There Are No Children Here

By Alex Kotlowitz – This is an award-winning, almost 25-year-old book that I’ve wanted to read for a long time (thank you West Windsor Library book sale!), documenting living conditions in the Henry Horner Homes a now-demolished housing project of the notorious Chicago Housing Authority. It is credited with making a substantial contribution to reforms in public housing that have attempted to reduce the isolation of the poor, combat violence and drug abuse, and improve building maintenance and living conditions for those who remain in public housing. Chicago-based media impresario Oprah Winfrey produced a made-for-tv movie version in 1993.

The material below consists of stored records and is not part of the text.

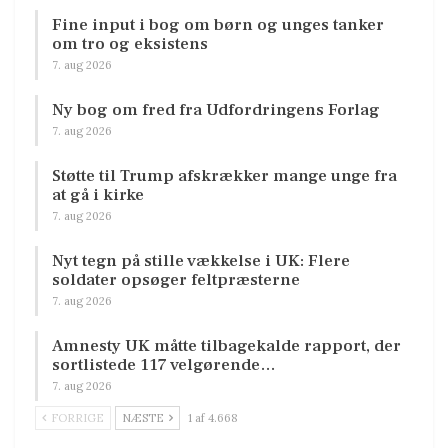
Fine input i bog om børn og unges tanker
om tro og eksistens
7. aug 2026
Ny bog om fred fra Udfordringens Forlag
7. aug 2026
Støtte til Trump afskrækker mange unge fra
at gå i kirke
7. aug 2026
Nyt tegn på stille vækkelse i UK: Flere
soldater opsøger feltpræsterne
7. aug 2026
Amnesty UK måtte tilbagekalde rapport, der
sortlistede 117 velgørende…
7. aug 2026
FORRIGE
NÆSTE
1 af 4.668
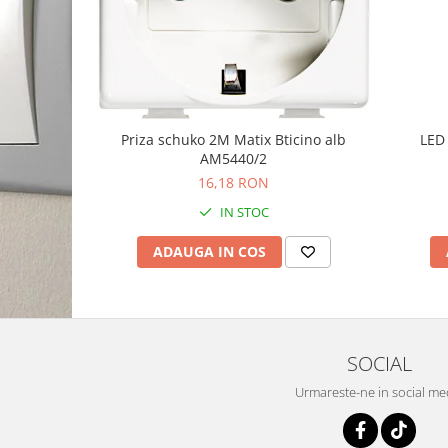
Priza schuko 2M Matix Bticino alb
LED 
AM5440/2
16,18 RON
IN STOC
ADAUGA IN COS
SOCIAL
Urmareste-ne in social me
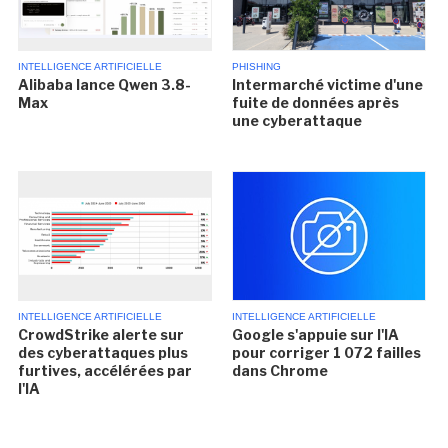
INTELLIGENCE ARTIFICIELLE
PHISHING
Alibaba lance Qwen 3.8-
Intermarché victime d'une
Max
fuite de données après
une cyberattaque
INTELLIGENCE ARTIFICIELLE
INTELLIGENCE ARTIFICIELLE
CrowdStrike alerte sur
Google s'appuie sur l'IA
des cyberattaques plus
pour corriger 1 072 failles
furtives, accélérées par
dans Chrome
l'IA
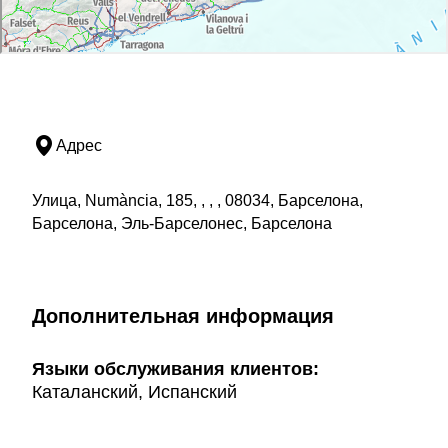
Адрес
Улица, Numància, 185, , , , 08034, Барселона,
Барселона, Эль-Барселонес, Барселона
Дополнительная информация
Языки обслуживания клиентов:
Каталанский, Испанский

The book focuses on one large family, particularly two young brothers, Lafeyette and Pharoah Rivers, ages 10 and seven at the outset, and follows their lives for three years. While Kotlowitz says he didn’t start out with the goal of public housing reform, no one who read the book—then or now—can fail to be affected by how public systems have failed so many American children. A 2011 interview with Kotlowitz revisted his experience writing this book and the subsequent fates of Pharoah and Lafeyette.

This year’s Peabody Awards recognized coverage of the continued neglect of low-income teens in WBEZ (This American Life) radio documentaries about Chicago’s Harper High School (Part 1 and Part 2) and the PBS documentary about a Washington, D.C., high school, 180 Days: A Year Inside an American High School. But, as Chicago Public Radio’s Linda Lutton said, “I would trade every prize in the world for them to live in a different reality.”